Response Matrix Estimation in Unfolding Differential Cross Sections
Huanbiao Zhu, Andrea Carlo Marini, Mikael Kuusela, Larry Wasserman
TL;DR
This paper tackles the ill-posed unfolding problem in high-energy physics by proposing to estimate the detector response kernel $k(y|x)$ directly in the unbinned space using conditional density estimation, and then construct the discretized forward operator $\boldsymbol{K}$ via a plug-in approach. It systematically compares several nonparametric CDE methods—kernel regression, local linear, local kernel, and a location-scale model—against the traditional histogram-based estimator, showing that CDE-based estimators typically yield smoother, more accurate response matrices and, consequently, more reliable unfolded spectra. A notable finding is the implicit regularization effect observed when using a noisy histogram-based $\boldsymbol{K}$ in unregularized unfoldings, contrasted with the advantages of explicit regularization when using better estimated $\boldsymbol{K}$. The approach is validated on inclusive jet $p_T$ simulations and applied to simulated Drell–Yan plus jets data, indicating practical benefits for unfolding in real LHC analyses, while highlighting open issues in bandwidth selection and uncertainty quantification for the forward-matrix estimation.
Abstract
The unfolding problem in particle physics is to make inferences about the true particle spectrum based on smeared observations from a detector. This is an ill-posed inverse problem, where small changes in the smeared distribution can lead to large fluctuations in the unfolded distribution. The forward operator is the response matrix which models the detector response.

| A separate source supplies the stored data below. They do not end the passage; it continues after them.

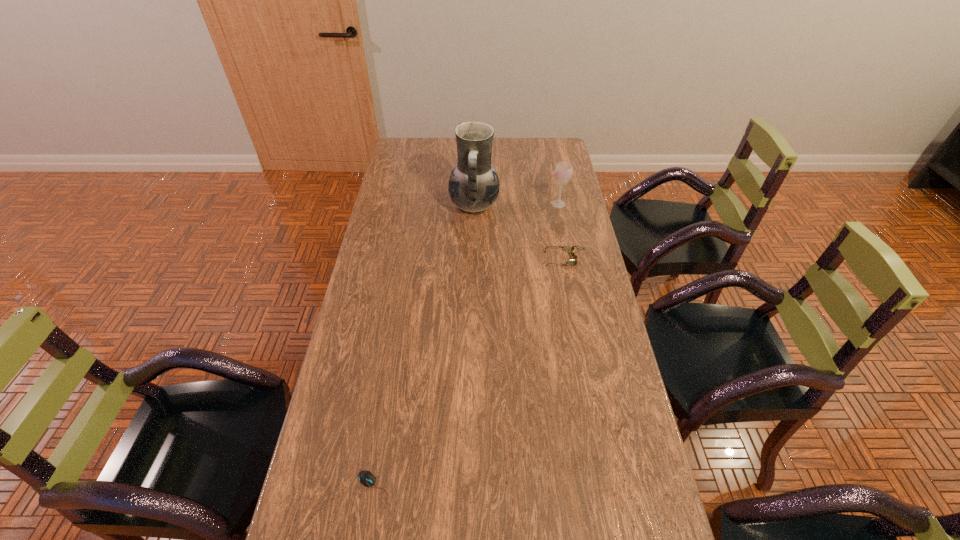 Where is `pitcher`? The image size is (960, 540). pitcher is located at coordinates (473, 186).

Locate an element on the screen. This screenshot has height=540, width=960. the second object from left to right is located at coordinates (473, 186).

Find the location of `the second tallest object`. the second tallest object is located at coordinates (563, 171).

The width and height of the screenshot is (960, 540). Find the location of `spectacles`. spectacles is located at coordinates (567, 249).

Find the location of `the second nearest object`. the second nearest object is located at coordinates (567, 249).

The image size is (960, 540). In order to click on the shortest object in this screenshot , I will do `click(366, 478)`.

Image resolution: width=960 pixels, height=540 pixels. I want to click on the leftmost object, so click(x=366, y=478).

Find the location of a particular element. The width and height of the screenshot is (960, 540). free point located on the front-facing side of the pitcher is located at coordinates (572, 206).

At what (x,y) coordinates should I click in order to perform the action: click on vacant space located 0.230m on the left of the second tallest object. Please return your answer as a coordinate pair (x, y). Looking at the image, I should click on (493, 204).

What are the coordinates of `free space located 0.280m on the front-facing side of the third farthest object` in the screenshot? It's located at (467, 259). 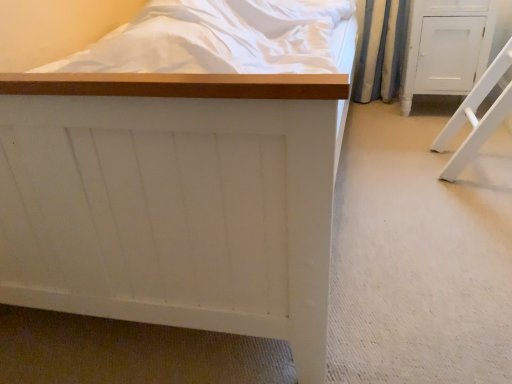 Question: From the image's perspective, relative to white matte bed at center, which is the first furniture from left to right, is white painted wood cabinet at right, the second furniture positioned from the left, above or below?

Choices:
 (A) below
 (B) above

Answer: (B)

Question: Looking at the image, does white painted wood cabinet at right, the second furniture positioned from the left, seem bigger or smaller compared to white matte bed at center, which is the first furniture from left to right?

Choices:
 (A) small
 (B) big

Answer: (A)

Question: Does point (441, 52) appear closer or farther from the camera than point (71, 289)?

Choices:
 (A) closer
 (B) farther

Answer: (B)

Question: From the image's perspective, is white matte bed at center, which appears as the 2th furniture when viewed from the right, above or below white painted wood cabinet at right, the first furniture when ordered from right to left?

Choices:
 (A) above
 (B) below

Answer: (B)

Question: From their relative heights in the image, would you say white matte bed at center, which is the first furniture from left to right, is taller or shorter than white painted wood cabinet at right, the first furniture when ordered from right to left?

Choices:
 (A) tall
 (B) short

Answer: (A)

Question: Relative to white painted wood cabinet at right, the second furniture positioned from the left, is white matte bed at center, which is the first furniture from left to right, in front or behind?

Choices:
 (A) front
 (B) behind

Answer: (A)

Question: Is white matte bed at center, which appears as the 2th furniture when viewed from the right, inside the boundaries of white painted wood cabinet at right, the second furniture positioned from the left, or outside?

Choices:
 (A) outside
 (B) inside

Answer: (A) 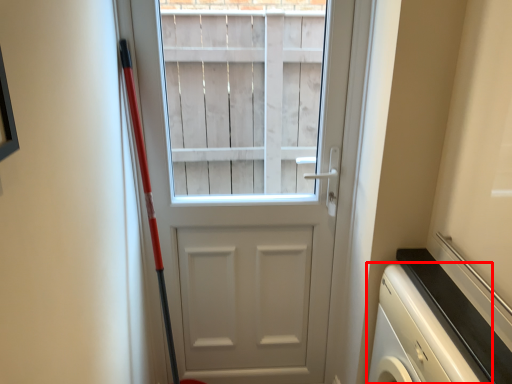 Question: From the image's perspective, where is dish washer (annotated by the red box) located in relation to door in the image?

Choices:
 (A) below
 (B) above

Answer: (A) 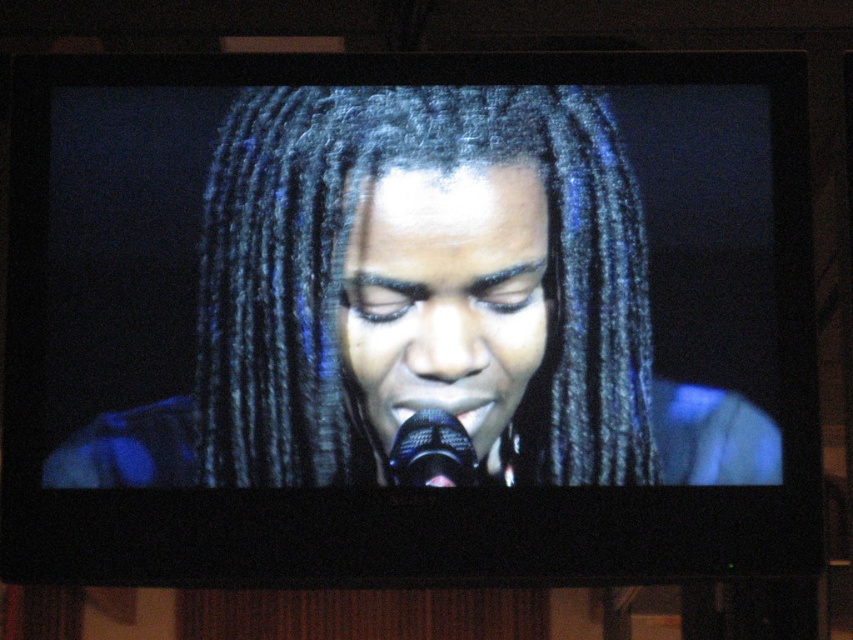 Consider the image. Which is more to the left, black/dark hair at center or black metallic microphone at center?

Positioned to the left is black/dark hair at center.

Measure the distance between black/dark hair at center and black metallic microphone at center.

black/dark hair at center and black metallic microphone at center are 10.02 inches apart.

Which is in front, point (550, 209) or point (450, 451)?

Point (450, 451) is more forward.

Where is `black/dark hair at center`? black/dark hair at center is located at coordinates (347, 296). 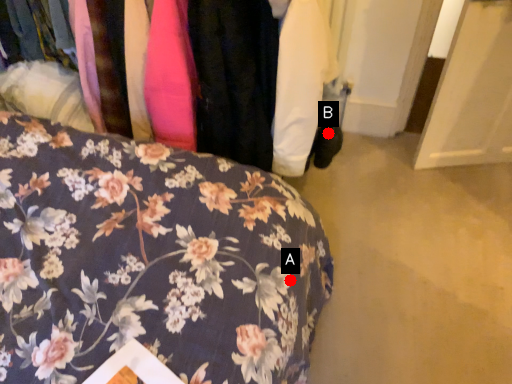 Question: Two points are circled on the image, labeled by A and B beside each circle. Which point is closer to the camera taking this photo?

Choices:
 (A) A is closer
 (B) B is closer

Answer: (A) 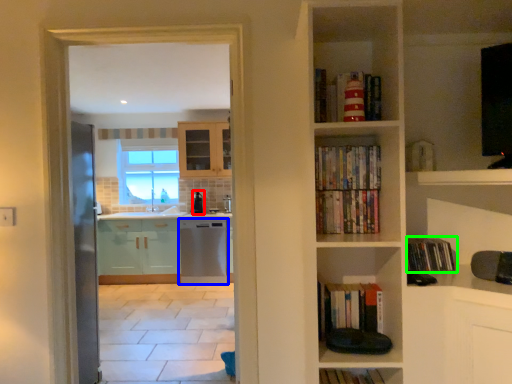 Question: Which object is positioned farthest from appliance (highlighted by a red box)? Select from dish washer (highlighted by a blue box) and book (highlighted by a green box).

Choices:
 (A) dish washer
 (B) book

Answer: (B) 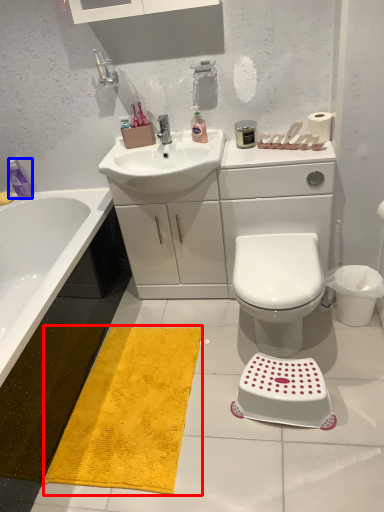 Question: Which point is further to the camera, doormat (highlighted by a red box) or toiletry (highlighted by a blue box)?

Choices:
 (A) doormat
 (B) toiletry

Answer: (B)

In practice, the forward operator is rarely known analytically and is instead estimated using Monte Carlo simulation. This raises the question of how to best estimate the response matrix and what impact this estimation has on the unfolded solutions. In most analyses at the LHC, response matrix estimation is done by binning the true and smeared events and counting the propagation of events between the bins. However, this approach can result in a noisy estimate of the response matrix, especially with a small Monte Carlo sample size. Unexpectedly, we also find that the noise in the estimated response matrix can inadvertently regularize the problem. As an alternative, we propose to estimate the response matrix through the use of conditional density estimation of the response kernel in the unbinned setting followed by binning this estimator. Using simulation studies, we investigate the performance of the two approaches.